Les pauvres, ce sont surtout les familles d’employés et d’ouvriers qui, pendant les périodes de mobilisation, «vivent sur le seul salaire de l’épouse, inférieur à celui du mari», note l’historienne Anne-Françoise Praz (1). Le soldat ne touche aucune compensation salariale, si ce n’est une maigre allocation d’indigent. Le coût de la vie passe du simple au plus du double entre 1914 et 1918. Le ravitaillement devient toujours plus aléatoire. Et les mesures de rationnement, destinées à lutter contre les disparités d’approvisionnement, sont prises tardivement, en 1917 seulement pour la farine et le pain, en 1918 pour le lait et la viande.

«Les salaires n’ont évidemment pas suivi, si bien qu’on estime à 25-30% la diminution du revenu réel après trois ans de guerre», souligne le professeur François Walter (2). Les plus démunis souffrent de carences nutritionnelles. En 1918, 700 000 Suisses, soit un cinquième de la population, dépendent de la distribution de rations de pain et de lait à prix réduit.

«Dimanche rouge»

Face à pareilles inégalités, la classe ouvrière multiplie les manifestations et les grèves, qui sont réprimées par l’armée. Les affrontements atteignent un premier pic lors de l’occupation militaire de La Chaux-de-Fonds, à l’occasion du «dimanche rouge» du 3 septembre 1916. Attisée par la révolution d’Octobre en Russie, la gauche se radicalise.
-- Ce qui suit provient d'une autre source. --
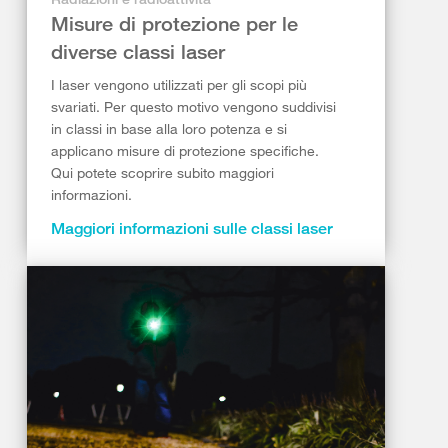
Misure di protezione per le
diverse classi laser
I laser vengono utilizzati per gli scopi più
svariati. Per questo motivo vengono suddivisi
in classi in base alla loro potenza e si
applicano misure di protezione specifiche.
Qui potete scoprire subito maggiori
informazioni.
Maggiori informazioni sulle classi laser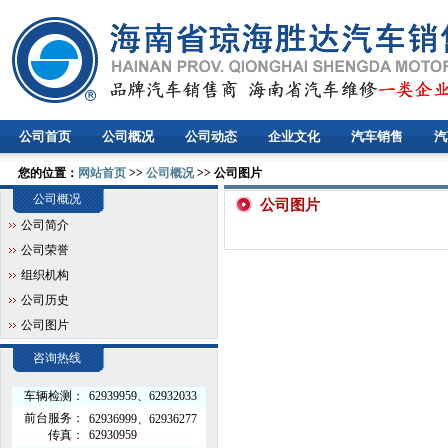
公司首页
公司概况
公司动态
企业文化
汽车销售
汽
您的位置：
网站首页
>>
公司概况
>> 公司图片
公司概况
公司图片
公司简介
公司荣誉
组织机构
公司历史
公司图片
咨询热线
车辆检测：
62939959、62932033
前台服务：
62936999、62936277
传真：
62930959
En février 1918, elle constitue le comité d’Olten, à l’initiative de son leader Robert Grimm, membre du Conseil national. Ce brillant orateur avait organisé la conférence de Zimmerwald en 1915 en présence de Lénine. Avec son comité, il s’oppose au service civil que veut instituer le Conseil fédéral, puis, en avril, à l’augmentation du prix du lait qui doit passer de 32 à 40 centimes. La menace d’une grève générale permet d’aboutir à un compromis, mais la colère reste vive face à l’inflation constante et à la pénurie de biens de consommation. Fin septembre, ce sont les employés de banques de Zurich qui se mettent en grève pour obtenir une hausse de salaire et la reconnaissance de leur association.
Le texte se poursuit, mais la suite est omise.